Un chou rouge coupé en deux (les enfants naissent dans les choux),
un poussin tout juste éclos dans un verre, un pigeon dans un globe,
des enfants portent des masques de Carnaval, une femme mange une
rose. Ces plans sont d'une grande beauté, dans un beau noir et blanc
où l'absence de parole, de dialogue fait d'autant plus ressortir le
sens du cadre, donc de l'incongruité de ses plans.
Elle
découpe son film en chapitres (des amoureux / du sentiment de la
nature / de la grossesse / quelques uns / les chers disparus /
joyeuses fêtes / de l'ivresse / des envies).

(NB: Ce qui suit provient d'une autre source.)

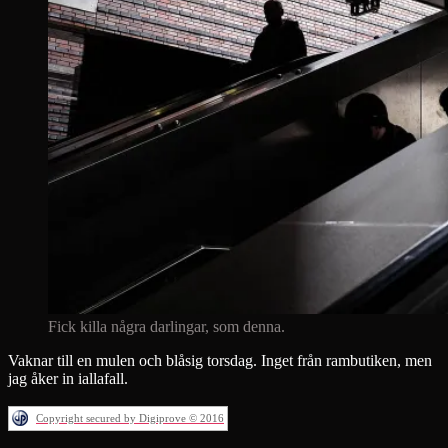
Fick killa några darlingar, som denna.
Vaknar till en mulen och blåsig torsdag. Inget från rambutiken, men
jag åker in iallafall.
Copyright secured by Digiprove © 2016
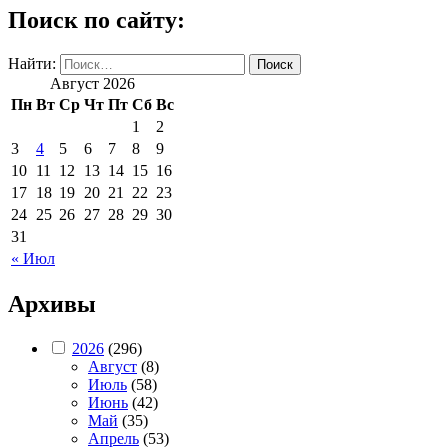
Поиск по сайту:
Найти:
Август 2026
Пн
Вт
Ср
Чт
Пт
Сб
Вс
1
2
3
4
5
6
7
8
9
10
11
12
13
14
15
16
17
18
19
20
21
22
23
24
25
26
27
28
29
30
31
« Июл
Архивы
2026
(296)
Август
(8)
Июль
(58)
Июнь
(42)
Май
(35)
Апрель
(53)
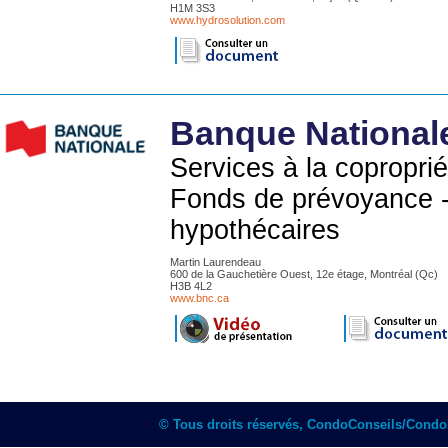
H1M 3S3
www.hydrosolution.com
Banque National
Services à la copropri
Fonds de prévoyance -
hypothécaires
Martin Laurendeau
600 de la Gauchetière Ouest, 12e étage, Montréal (Qc)
H3B 4L2
www.bnc.ca
© Tous droits réservés, CondoConseils/Cond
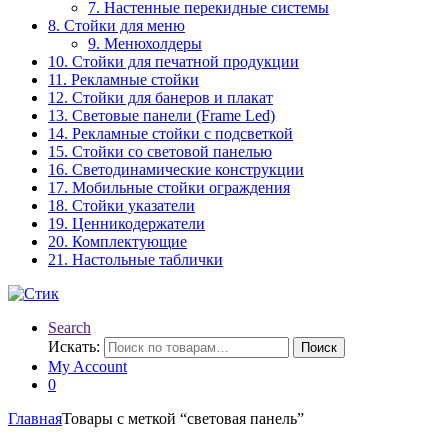
7. Настенные перекидные системы
8. Стойки для меню
9. Менюхолдеры
10. Стойки для печатной продукции
11. Рекламные стойки
12. Стойки для банеров и плакат
13. Световые панели (Frame Led)
14. Рекламные стойки с подсветкой
15. Стойки со световой панелью
16. Светодинамические конструкции
17. Мобильные стойки ограждения
18. Стойки указатели
19. Ценникодержатели
20. Комплектующие
21. Настольные таблички
Search
Искать:
Поиск
My Account
0
Главная
Товары с меткой “световая панель”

On pense à Las
Hurdes, toujours de Buñuel,
quand elle filme les indigents de la rue Mouffetard qui viennent
faire leur marchés, les vieilles bigleuses, les ivrognes titubants,
les estropiés, les femmes épuisées par le marché, les habitants
de ce quartier, de cette année 1958, et soudain au détour d'un
plan, un slogan pour la paix, contre la guerre en Algérie inscrit
sur un mur devant lequel passe une femme indifférente.